Anche in tempi più recenti la violazione dei diritti umani ha avuto a che fare col calcio. Nel 2010 la Corea del Nord, tra i più autoritari ed oppressivi regimi, ha riservato alla Nazionale rientrata dai Mondiali del Sudafrica, un trattamento umiliante e denigratorio. I giocatori sono stati costretti a denunciare il loro allenatore, Kim Jong-Hun, che con l’accusa di tradimento, è stato condannato ai lavori forzati.
Nel 2013 un’aspra polemica ha accompagnato gli Europei Under 21 che si sono svolti in Israele. I sostenitori della causa palestinese hanno manifestato costantemente l’indignazione per un evento che è sorto sulle macerie della pulizia etnica e territoriale che ha lacerato la Palestina. Tutti gli stadi, da Tel Aviv a Gerusalemme, sono stati costruiti sulle ceneri di villaggi o in luoghi simbolici della persecuzione. Ai tifosi palestinesi inoltre, è stato vietato lo spostamento dalla Cisgiordania a Israele per assistere alla competizione, fatta eccezione per chi fosse in possesso di un permesso rilasciato dal paese ospitante.

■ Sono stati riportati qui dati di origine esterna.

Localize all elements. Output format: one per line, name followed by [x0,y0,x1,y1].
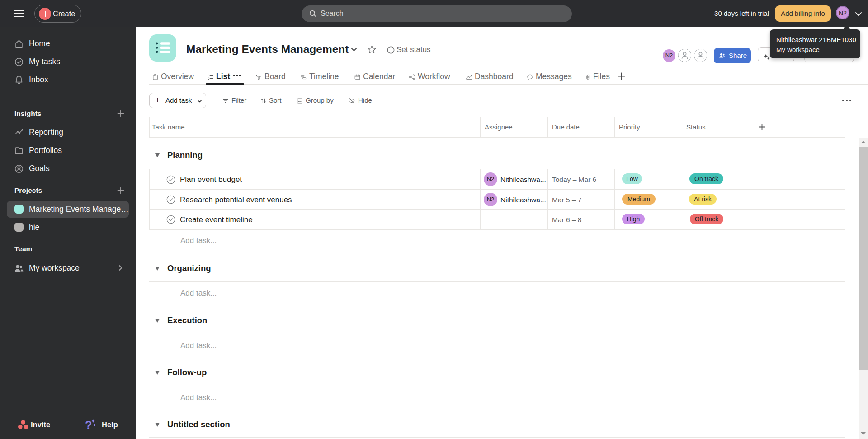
svg-text:?: ? [85,419,92,431]
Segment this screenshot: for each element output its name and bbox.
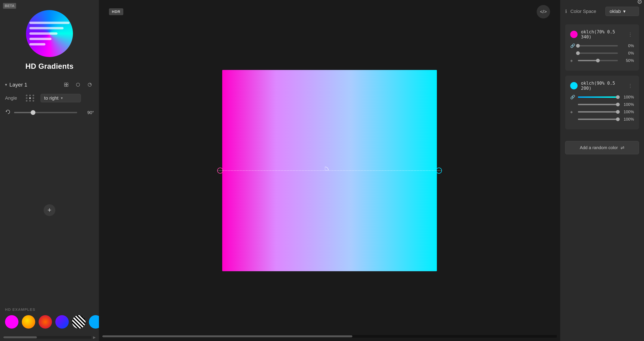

C’è chi però, con un gesto eroico, si è ribellato. Nei Mondiali del ’74 divenne famoso Joseph Ilunga Mwepu, giocatore dello Zaire (non cercatelo sul mappamondo, oggi si chiama Repubblica Democratica del Congo), che durante la partita con il Brasile, fece un gesto apparentemente inspiegabile: sul 3-0 per il Brasile, Rivelino ebbe l’occasione di aumentare il vantaggio. Ma prima di poter battere la punizione si staccò dalla barriera proprio l’attaccante africano che calciò il pallone il più lontano possibile. Non un gesto folle, ma la risposta al suo dittatore Mobutu Sese Seko, che alla vigilia di quella gara minacciò l’intera squadra: "Se perdete per più di 3-0 nessuno tornerà a casa vivo”. Un atto eroico, che salvò la vita a Mwepu, e fece sembrare il calcio portatore di quei valori universali che sancisce la Carta dei Diritti del ’48.